Updated: Dec 4, 2020
Long-time chronic illness bears many gifts; one of them may be that we have lots of time to reflect on our life path. Many of us become excluded from family, shunned by friends and forgotten-ed by past coworkers. Grieving the loss of loved ones is part of the human journey and sometimes, this kind of loss can come at us like a tsunami. Without warning we are left stranded by the people we love most who are simply no longer there in any capacity, not because we have done something wrong but because we are ill and will likely never get better. At a certain point, we have no other option but to ask for help. We have become dependant on the kindness of others, a situation that gives way to relationships of a different nature as we learn to be grateful for freely given help and for that which we can afford.
We have become anxious, forgetful, depressed and at times angry because our life is now a constant struggle to find any measure of relief from pain, and sometimes just to survive, even to breathe. Most people can't or won't have another human being in distress in their close circle, in their life.
Simple as that.
So we grieve.

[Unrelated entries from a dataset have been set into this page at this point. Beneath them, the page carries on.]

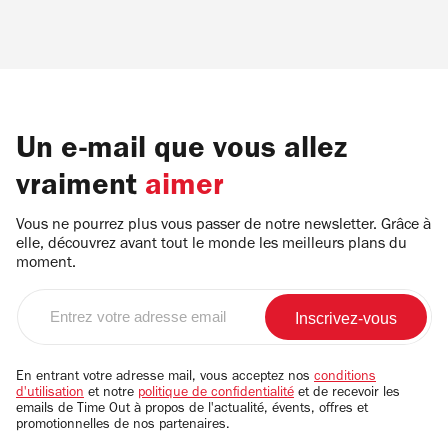
Un e-mail que vous allez
vraiment
aimer
Vous ne pourrez plus vous passer de notre newsletter. Grâce à
elle, découvrez avant tout le monde les meilleurs plans du
moment.
Entrez
votre
adresse
email
En entrant votre adresse mail, vous acceptez nos
conditions
d'utilisation
et notre
politique de confidentialité
et de recevoir les
emails de Time Out à propos de l'actualité, évents, offres et
promotionnelles de nos partenaires.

Our heart so broken that it seems that we can never be whole again. We watch the sun rise each day and wonder how it can be when there is such darkness in our world. We listen to the beating of our heart and wonder how much pain it can bear. “Is this it? Is this all that my life is, now?” We ask the universe. We shed more tears than we thought possible for any one person to produce and still, there are more. We sleep without feeling rested. Pain is our constant companion. Grieving continues. Day after day until one morning, we sense that perhaps the slightest weight has been lifted from our heart. Breathing is somehow, miraculously, a little easier!
This is the gift of acceptance, which gives way to an ever delicate but oh so powerful sense of peace. The tsunami has not been forgotten but the new life that has blossomed in its wake is of a malleable nature rooted in a soil rich with courage, faith and resilience. We have survived and at times, have learned to let our heart soar with mere remnants of the life we used to know.
Now, each breath offers a new opportunity to be thankful for that one, simple, life-giving gift.
See you on the path of healing, and beyond!